▶ **Task**: Draw out every line with the word "физических" from the listing below.

▶ **Data records**:
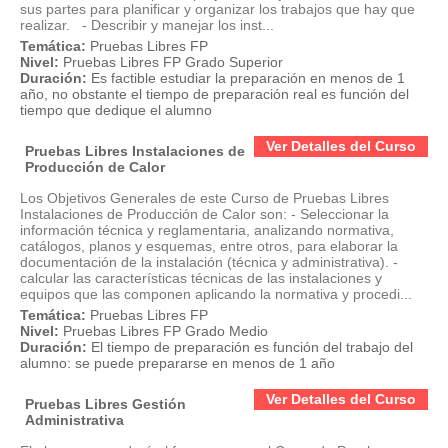
sus partes para planificar y organizar los trabajos que hay que
realizar. - Describir y manejar los inst...
Temática:
Pruebas Libres FP
Nivel:
Pruebas Libres FP Grado Superior
Duración:
Es factible estudiar la preparación en menos de 1
año, no obstante el tiempo de preparación real es función del
tiempo que dedique el alumno
Ver Detalles del Curso
Pruebas Libres Instalaciones de
Producción de Calor
Los Objetivos Generales de este Curso de Pruebas Libres
Instalaciones de Producción de Calor son: - Seleccionar la
información técnica y reglamentaria, analizando normativa,
catálogos, planos y esquemas, entre otros, para elaborar la
documentación de la instalación (técnica y administrativa). -
calcular las características técnicas de las instalaciones y
equipos que las componen aplicando la normativa y procedi...
Temática:
Pruebas Libres FP
Nivel:
Pruebas Libres FP Grado Medio
Duración:
El tiempo de preparación es función del trabajo del
alumno: se puede prepararse en menos de 1 año
Ver Detalles del Curso
Pruebas Libres Gestión
Administrativa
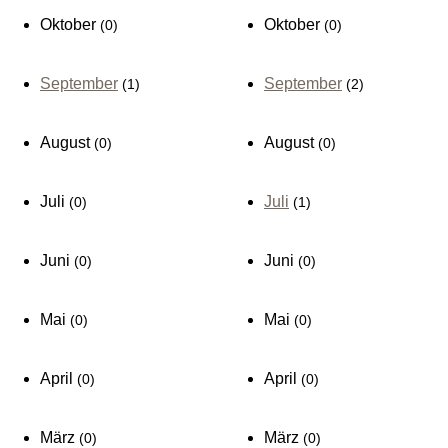
Oktober
Oktober
(0)
(0)
September
September
(1)
(2)
August
August
(0)
(0)
Juli
Juli
(0)
(1)
Juni
Juni
(0)
(0)
Mai
Mai
(0)
(0)
April
April
(0)
(0)
März
März
(0)
(0)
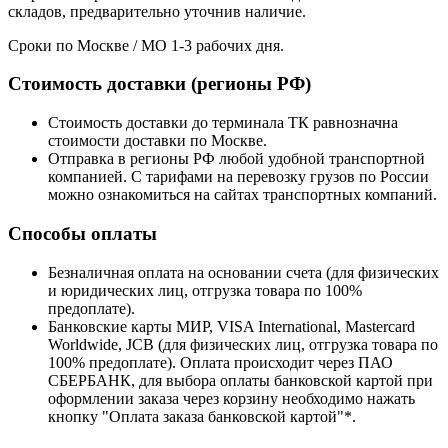
складов, предварительно уточнив наличие.
Сроки по Москве / МО 1-3 рабочих дня.
Стоимость доставки (регионы РФ)
Стоимость доставки до терминала ТК равнозначна
стоимости доставки по Москве.
Отправка в регионы РФ любой удобной транспортной
компанией. С тарифами на перевозку грузов по России
можно ознакомиться на сайтах транспортных компаний.
Способы оплаты
Безналичная оплата на основании счета (для физических
и юридических лиц, отгрузка товара по 100%
предоплате).
Банковские карты МИР, VISA International, Mastercard
Worldwide, JCB (для физических лиц, отгрузка товара по
100% предоплате). Оплата происходит через ПАО
СБЕРБАНК, для выбора оплаты банковской картой при
оформлении заказа через корзину необходимо нажать
кнопку "Оплата заказа банковской картой"*.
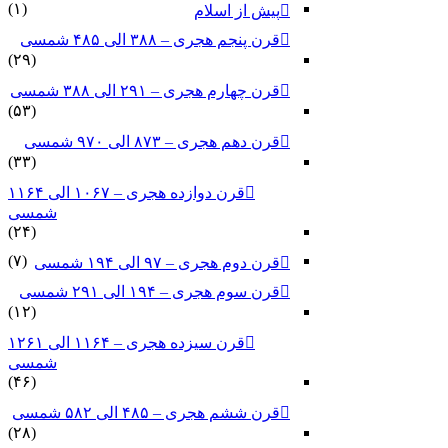
(۱)
پیش از اسلام
قرن پنجم هجری – ۳۸۸ الی ۴۸۵ شمسی
(۲۹)
قرن چهارم هجری – ۲۹۱ الی ۳۸۸ شمسی
(۵۳)
قرن دهم هجری – ۸۷۳ الی ۹۷۰ شمسی
(۳۳)
قرن دوازده هجری – ۱۰۶۷ الی ۱۱۶۴
شمسی
(۲۴)
(۷)
قرن دوم هجری – ۹۷ الی ۱۹۴ شمسی
قرن سوم هجری – ۱۹۴ الی ۲۹۱ شمسی
(۱۲)
قرن سیزده هجری – ۱۱۶۴ الی ۱۲۶۱
شمسی
(۴۶)
قرن ششم هجری – ۴۸۵ الی ۵۸۲ شمسی
(۲۸)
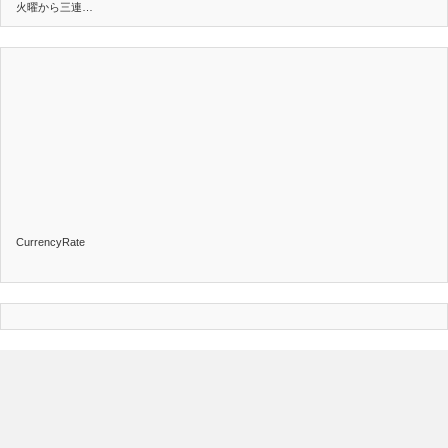
火曜から三連…
CurrencyRate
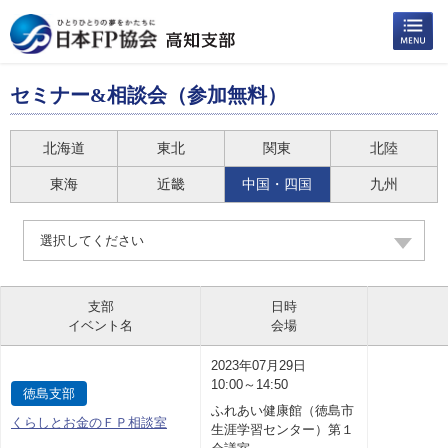
セミナー&相談会（参加無料）
北海道
東北
関東
北陸
東海
近畿
中国・四国
九州
選択してください
支部
日時
イベント名
会場
2023年07月29日
10:00～14:50
徳島支部
ふれあい健康館（徳島市
くらしとお金のＦＰ相談室
生涯学習センター）第１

▶ **Solution for this task**:
Безналичная оплата на основании счета (для физических
Worldwide, JCB (для физических лиц, отгрузка товара по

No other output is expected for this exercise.